Fast floating point quantisation / rounding

jackf · May 14, 2020, 12:12am

I have a large number of Float32s in an array. I want to apply the transformation f(x) = round(Int16, x * a + b, RoundToZero) where a and b are constants. I also need to apply the inverse transform (but multiplication by 1/a is tolerable, rather than division by a). All of the input values are known to be bounded to within the range of valid Int16s after the linear transform, so overflow / erroring from unrepresentability / etc are not an issue (and I would like to use this knowledge to increase throughput).

Ignoring the linear transform for now, does anyone have ideas for how to do the rounding part super efficiently? Simple test code like:

function roundtest2(x, out)
    @inbounds @simd for i in eachindex(x)
        out[i] = round(Int16, x[i], RoundToZero)
    end
    out
end

works correctly, but when looking at the llvm IR there doesn’t seem to be any SIMD or anything going on. Does anyone know of any intrinsic that would speed up this kind of casting? Happy to code to a particular platform / get nasty - this code will only run on AVX512 Intel cpus.
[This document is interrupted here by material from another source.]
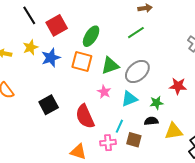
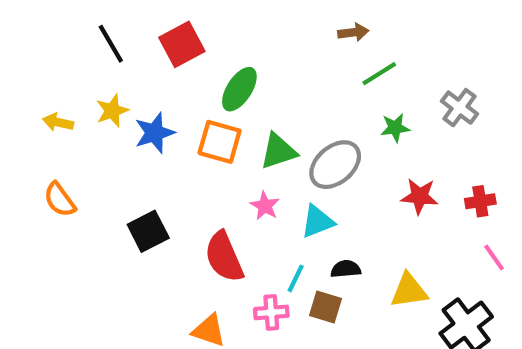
red square: (57, 25) -> (182, 44), moved
green line: (136, 33) -> (379, 74), moved
green star: (157, 103) -> (395, 128), moved
black semicircle: (151, 121) -> (346, 269), moved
ffevotte · May 14, 2020, 7:29am

If you know your values to be representable, you can use unsafe_trunc, which elides the preliminary checks performed by round:

function unsafe_roundtest!(out, x)
    @inbounds @simd for i in eachindex(x)
        out[i] = unsafe_trunc(Int16, x[i])
    end
end

Mandatory micro-benchmark: (click to show the code)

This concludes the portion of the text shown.